> **DATASET RECORDS**:

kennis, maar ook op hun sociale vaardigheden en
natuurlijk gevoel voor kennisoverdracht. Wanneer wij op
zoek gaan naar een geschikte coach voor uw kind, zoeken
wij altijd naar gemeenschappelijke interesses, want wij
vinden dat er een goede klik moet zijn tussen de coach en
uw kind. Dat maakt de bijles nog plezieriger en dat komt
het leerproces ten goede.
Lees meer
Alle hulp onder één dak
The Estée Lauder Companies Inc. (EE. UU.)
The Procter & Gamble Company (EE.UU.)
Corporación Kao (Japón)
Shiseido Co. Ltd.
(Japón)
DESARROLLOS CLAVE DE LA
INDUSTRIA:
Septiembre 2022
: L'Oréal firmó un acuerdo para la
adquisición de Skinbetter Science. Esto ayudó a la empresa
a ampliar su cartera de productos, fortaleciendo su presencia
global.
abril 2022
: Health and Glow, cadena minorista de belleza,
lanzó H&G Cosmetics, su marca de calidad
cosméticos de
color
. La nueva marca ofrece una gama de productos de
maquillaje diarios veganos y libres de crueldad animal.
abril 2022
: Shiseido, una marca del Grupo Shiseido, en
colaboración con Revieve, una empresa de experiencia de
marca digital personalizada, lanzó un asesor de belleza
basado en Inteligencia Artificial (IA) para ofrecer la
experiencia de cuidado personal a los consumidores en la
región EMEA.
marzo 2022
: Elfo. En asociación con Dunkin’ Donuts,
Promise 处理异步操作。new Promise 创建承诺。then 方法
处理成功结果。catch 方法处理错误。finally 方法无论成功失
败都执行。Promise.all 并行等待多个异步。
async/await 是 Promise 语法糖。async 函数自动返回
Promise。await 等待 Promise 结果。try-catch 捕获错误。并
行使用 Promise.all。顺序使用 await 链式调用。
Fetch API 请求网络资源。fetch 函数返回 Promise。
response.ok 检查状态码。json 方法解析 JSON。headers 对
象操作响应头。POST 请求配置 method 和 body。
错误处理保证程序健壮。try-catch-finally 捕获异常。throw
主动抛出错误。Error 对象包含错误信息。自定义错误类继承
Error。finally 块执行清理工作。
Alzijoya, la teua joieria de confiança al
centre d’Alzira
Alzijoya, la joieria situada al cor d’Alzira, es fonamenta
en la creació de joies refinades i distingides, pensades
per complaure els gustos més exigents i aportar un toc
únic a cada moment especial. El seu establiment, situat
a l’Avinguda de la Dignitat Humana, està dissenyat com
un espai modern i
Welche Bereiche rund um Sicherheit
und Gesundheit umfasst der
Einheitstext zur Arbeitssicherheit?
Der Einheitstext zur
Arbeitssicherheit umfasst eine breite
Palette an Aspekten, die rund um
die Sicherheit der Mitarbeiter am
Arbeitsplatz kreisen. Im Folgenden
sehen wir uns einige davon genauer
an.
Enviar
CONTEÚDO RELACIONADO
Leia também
---
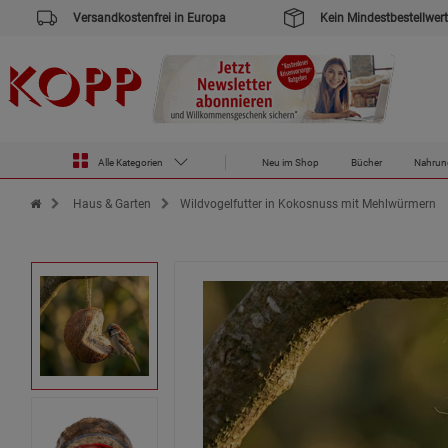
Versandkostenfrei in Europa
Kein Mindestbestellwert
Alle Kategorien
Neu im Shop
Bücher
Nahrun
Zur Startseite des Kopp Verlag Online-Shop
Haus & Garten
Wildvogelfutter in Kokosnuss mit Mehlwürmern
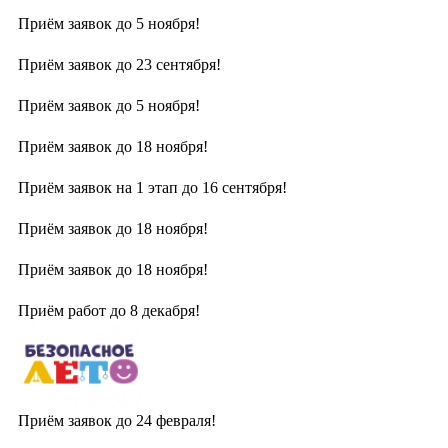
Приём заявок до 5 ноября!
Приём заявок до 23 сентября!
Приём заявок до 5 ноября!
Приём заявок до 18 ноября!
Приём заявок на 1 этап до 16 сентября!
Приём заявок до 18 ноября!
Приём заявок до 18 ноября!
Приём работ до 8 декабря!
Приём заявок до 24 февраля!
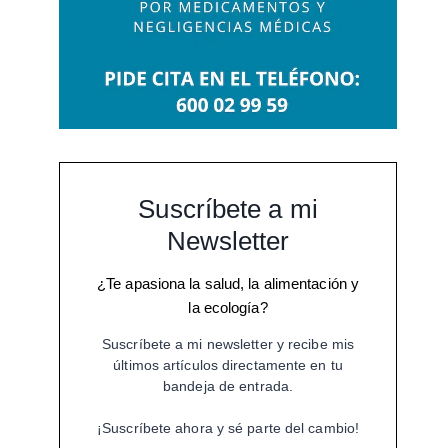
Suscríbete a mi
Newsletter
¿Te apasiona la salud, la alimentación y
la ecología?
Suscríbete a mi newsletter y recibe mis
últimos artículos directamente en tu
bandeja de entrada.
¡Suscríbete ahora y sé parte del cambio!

> **EXERCISE AIM**: Go through the entries and copy every line that has "coach".

> **TASK ANSWER**:
zoek gaan naar een geschikte coach voor uw kind, zoeken
vinden dat er een goede klik moet zijn tussen de coach en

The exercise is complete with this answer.